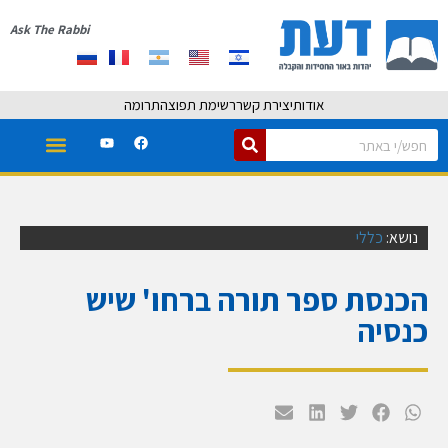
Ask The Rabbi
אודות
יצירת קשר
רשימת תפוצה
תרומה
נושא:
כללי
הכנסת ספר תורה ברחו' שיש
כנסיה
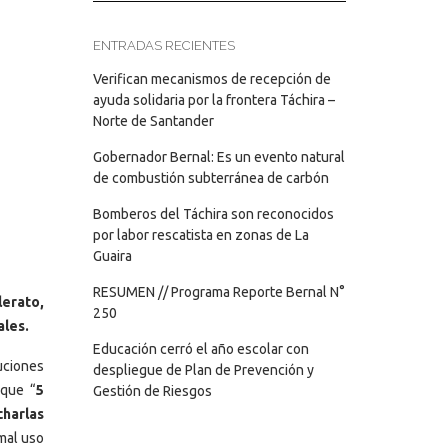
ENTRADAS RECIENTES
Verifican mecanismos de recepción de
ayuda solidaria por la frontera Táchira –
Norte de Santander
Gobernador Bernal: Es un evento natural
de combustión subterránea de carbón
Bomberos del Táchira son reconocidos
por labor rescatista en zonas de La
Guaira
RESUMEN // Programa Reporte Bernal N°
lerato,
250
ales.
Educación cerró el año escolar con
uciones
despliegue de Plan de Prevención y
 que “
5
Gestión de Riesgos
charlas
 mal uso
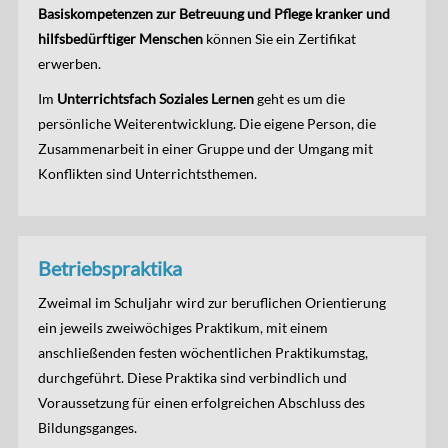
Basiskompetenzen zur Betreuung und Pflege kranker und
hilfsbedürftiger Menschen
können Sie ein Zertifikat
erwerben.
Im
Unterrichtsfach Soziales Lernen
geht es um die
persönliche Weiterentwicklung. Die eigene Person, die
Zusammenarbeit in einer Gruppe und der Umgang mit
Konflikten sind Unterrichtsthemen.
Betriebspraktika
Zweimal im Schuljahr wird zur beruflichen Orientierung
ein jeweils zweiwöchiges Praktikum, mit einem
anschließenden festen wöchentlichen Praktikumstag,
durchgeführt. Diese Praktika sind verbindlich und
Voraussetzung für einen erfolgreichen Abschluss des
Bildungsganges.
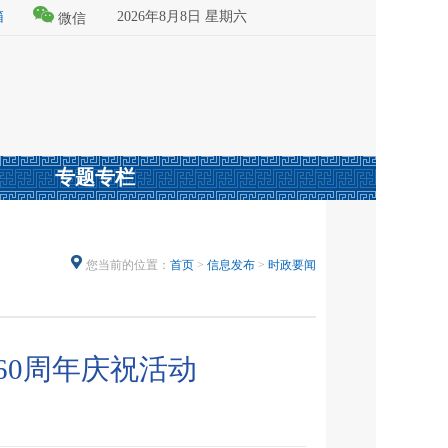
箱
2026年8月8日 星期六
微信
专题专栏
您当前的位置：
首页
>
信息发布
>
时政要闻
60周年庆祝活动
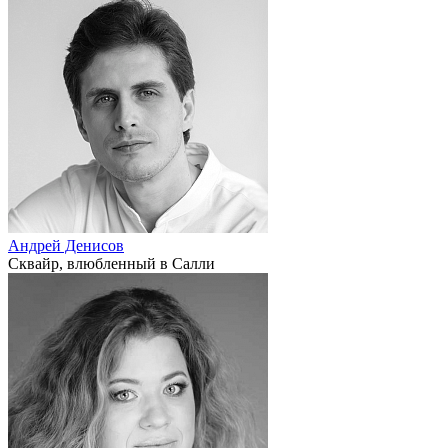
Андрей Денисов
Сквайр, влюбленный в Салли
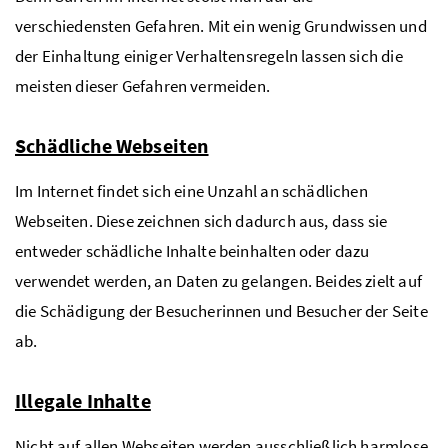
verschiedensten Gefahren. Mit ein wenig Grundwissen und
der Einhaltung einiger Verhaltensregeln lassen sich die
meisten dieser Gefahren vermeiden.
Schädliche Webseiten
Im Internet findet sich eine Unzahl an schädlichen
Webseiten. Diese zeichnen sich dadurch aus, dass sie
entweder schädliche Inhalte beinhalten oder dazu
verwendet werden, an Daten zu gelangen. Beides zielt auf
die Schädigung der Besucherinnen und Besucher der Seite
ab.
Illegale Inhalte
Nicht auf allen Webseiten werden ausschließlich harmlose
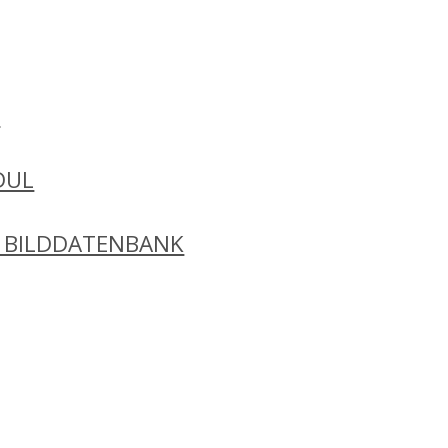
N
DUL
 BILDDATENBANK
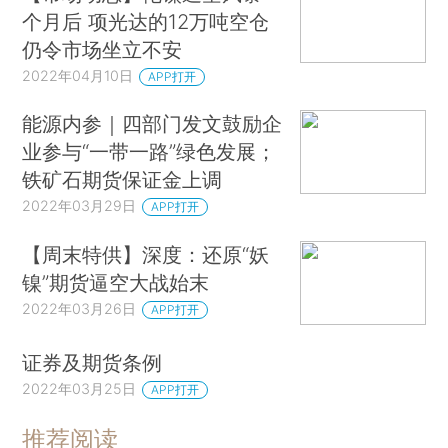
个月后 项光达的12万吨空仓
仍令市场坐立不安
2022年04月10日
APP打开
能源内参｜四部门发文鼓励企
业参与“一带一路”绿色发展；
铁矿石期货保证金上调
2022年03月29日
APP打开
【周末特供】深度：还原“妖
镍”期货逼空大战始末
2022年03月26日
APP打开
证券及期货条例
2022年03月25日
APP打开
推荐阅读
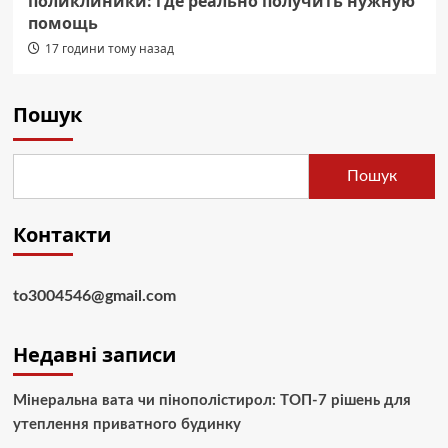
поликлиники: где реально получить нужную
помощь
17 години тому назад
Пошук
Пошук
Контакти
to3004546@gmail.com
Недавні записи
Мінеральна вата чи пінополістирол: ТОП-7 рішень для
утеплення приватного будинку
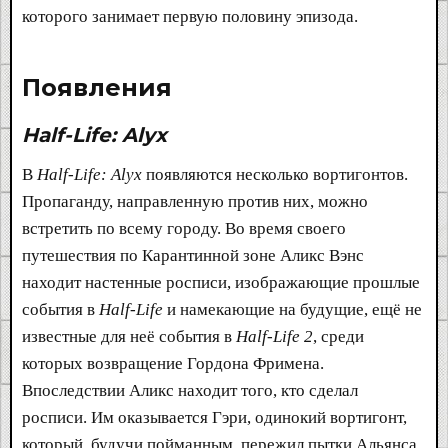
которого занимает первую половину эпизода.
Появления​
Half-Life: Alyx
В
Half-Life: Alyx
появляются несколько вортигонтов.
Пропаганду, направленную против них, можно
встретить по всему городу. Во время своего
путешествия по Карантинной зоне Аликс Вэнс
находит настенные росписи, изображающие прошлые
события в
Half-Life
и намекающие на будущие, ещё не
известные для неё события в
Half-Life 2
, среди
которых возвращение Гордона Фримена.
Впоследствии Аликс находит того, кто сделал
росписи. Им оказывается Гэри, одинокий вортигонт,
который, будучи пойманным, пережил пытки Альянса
────
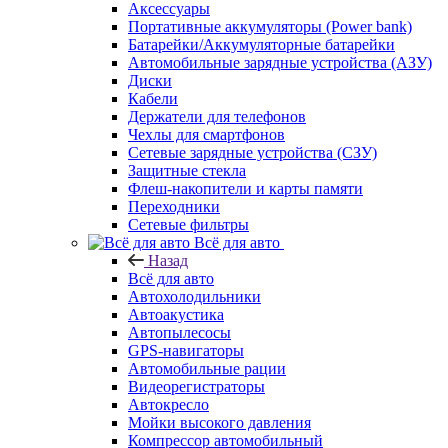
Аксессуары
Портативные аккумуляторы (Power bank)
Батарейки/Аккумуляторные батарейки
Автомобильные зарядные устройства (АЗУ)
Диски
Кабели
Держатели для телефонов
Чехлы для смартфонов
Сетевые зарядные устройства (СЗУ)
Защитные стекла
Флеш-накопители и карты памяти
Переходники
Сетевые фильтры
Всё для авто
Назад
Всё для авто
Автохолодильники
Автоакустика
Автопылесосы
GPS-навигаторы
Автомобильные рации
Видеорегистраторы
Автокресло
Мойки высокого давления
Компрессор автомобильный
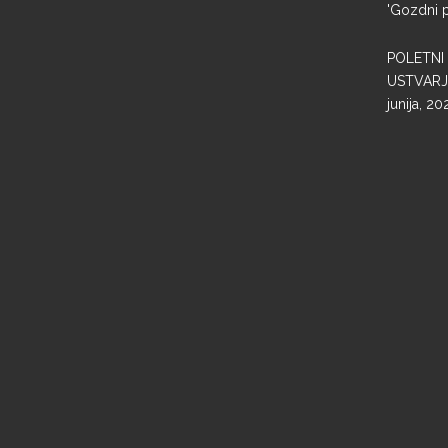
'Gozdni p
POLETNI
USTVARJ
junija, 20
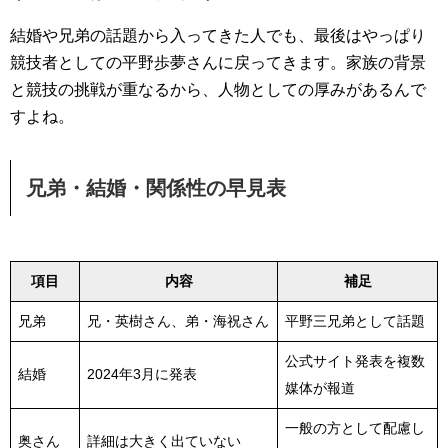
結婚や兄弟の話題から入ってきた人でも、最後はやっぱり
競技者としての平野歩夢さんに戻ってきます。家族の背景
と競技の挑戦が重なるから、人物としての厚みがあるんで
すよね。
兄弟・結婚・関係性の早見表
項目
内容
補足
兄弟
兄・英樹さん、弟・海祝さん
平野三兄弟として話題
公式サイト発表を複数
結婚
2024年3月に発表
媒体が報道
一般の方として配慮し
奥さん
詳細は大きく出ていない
────
__Activity__: Within the entries above, give again exactly the lines starting at the one that contains "2022年03月25日" and ending at the one that contains "известные для неё события в", leaving out the pictures.

__Result for this exercise__:
2022年03月25日
APP打开
推荐阅读
поликлиники: где реально получить нужную
помощь
17 години тому назад
Пошук
Пошук
Контакти
to3004546@gmail.com
Недавні записи
Мінеральна вата чи пінополістирол: ТОП-7 рішень для
утеплення приватного будинку
которого занимает первую половину эпизода.
Появления​
Half-Life: Alyx
В
Half-Life: Alyx
появляются несколько вортигонтов.
Пропаганду, направленную против них, можно
встретить по всему городу. Во время своего
путешествия по Карантинной зоне Аликс Вэнс
находит настенные росписи, изображающие прошлые
события в
Half-Life
и намекающие на будущие, ещё не
известные для неё события в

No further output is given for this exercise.